§ **TASK DESCRIPTION**: From the entries below, copy out all lines holding "nach".

§ **INFORMATION SHOWN**:
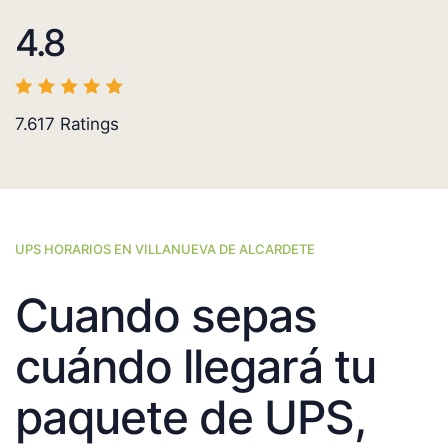
4.8
7.617
Ratings
UPS HORARIOS EN VILLANUEVA DE ALCARDETE
Cuando sepas
cuándo llegará tu
paquete de UPS,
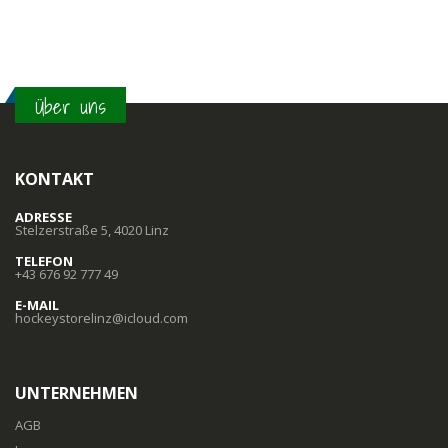
Über uns
KONTAKT
ADRESSE
Stelzerstraße 5, 4020 Linz
TELEFON
+43 676 92 777 49
E-MAIL
hockeystorelinz@icloud.com
UNTERNEHMEN
AGB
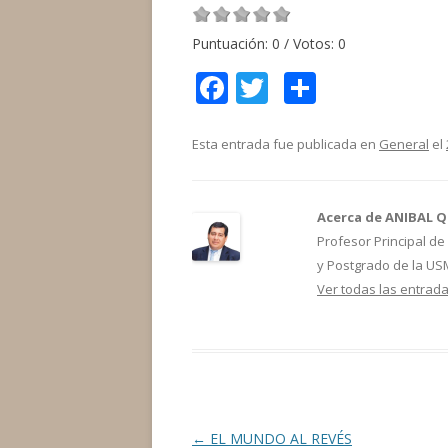
Puntuación:
0
/ Votos:
0
F
T
C
ac
w
o
e
itt
m
Esta entrada fue publicada en
General
el
b
er
p
o
ar
Acerca de ANIBAL 
o
ti
Profesor Principal de 
y Postgrado de la USM
k
r
Ver todas las entra
Navegación
←
EL MUNDO AL REVÉS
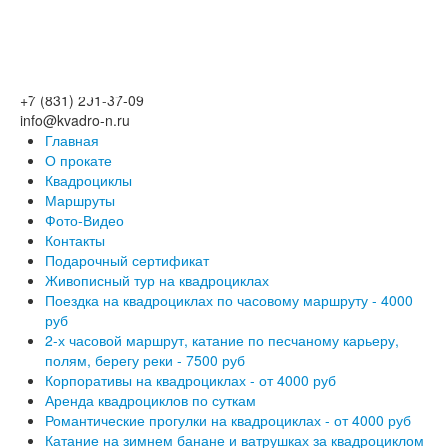
+7 (831) 291-37-09
info@kvadro-n.ru
Главная
О прокате
Квадроциклы
Маршруты
Фото-Видео
Контакты
Подарочный сертификат
Живописный тур на квадроциклах
Поездка на квадроциклах по часовому маршруту - 4000
руб
2-х часовой маршрут, катание по песчаному карьеру,
полям, берегу реки - 7500 руб
Корпоративы на квадроциклах - от 4000 руб
Аренда квадроциклов по суткам
Романтические прогулки на квадроциклах - от 4000 руб
Катание на зимнем банане и ватрушках за квадроциклом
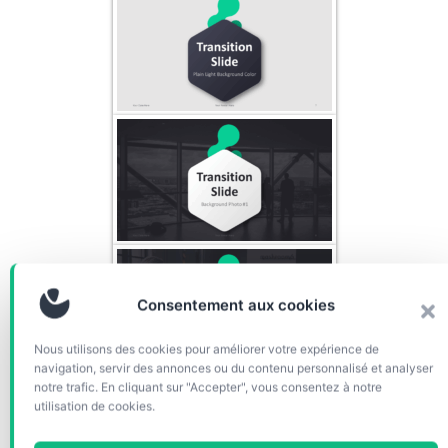
Consentement aux cookies
Nous utilisons des cookies pour améliorer votre expérience de
navigation, servir des annonces ou du contenu personnalisé et analyser
notre trafic. En cliquant sur "Accepter", vous consentez à notre
utilisation de cookies.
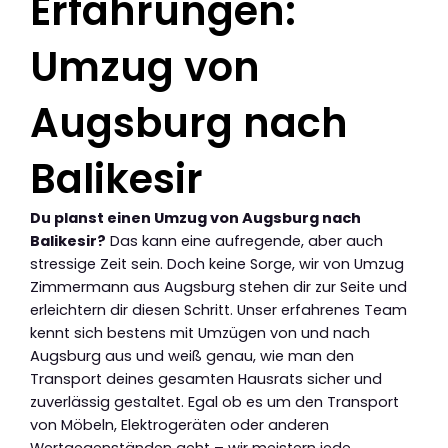
Erfahrungen:
Umzug von
Augsburg nach
Balikesir
Du planst einen Umzug von Augsburg nach
Balikesir?
Das kann eine aufregende, aber auch
stressige Zeit sein. Doch keine Sorge, wir von Umzug
Zimmermann aus Augsburg stehen dir zur Seite und
erleichtern dir diesen Schritt. Unser erfahrenes Team
kennt sich bestens mit Umzügen von und nach
Augsburg aus und weiß genau, wie man den
Transport deines gesamten Hausrats sicher und
zuverlässig gestaltet. Egal ob es um den Transport
von Möbeln, Elektrogeräten oder anderen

§ **SOLUTION FOR THIS TASK**:
Augsburg nach
Du planst einen Umzug von Augsburg nach
kennt sich bestens mit Umzügen von und nach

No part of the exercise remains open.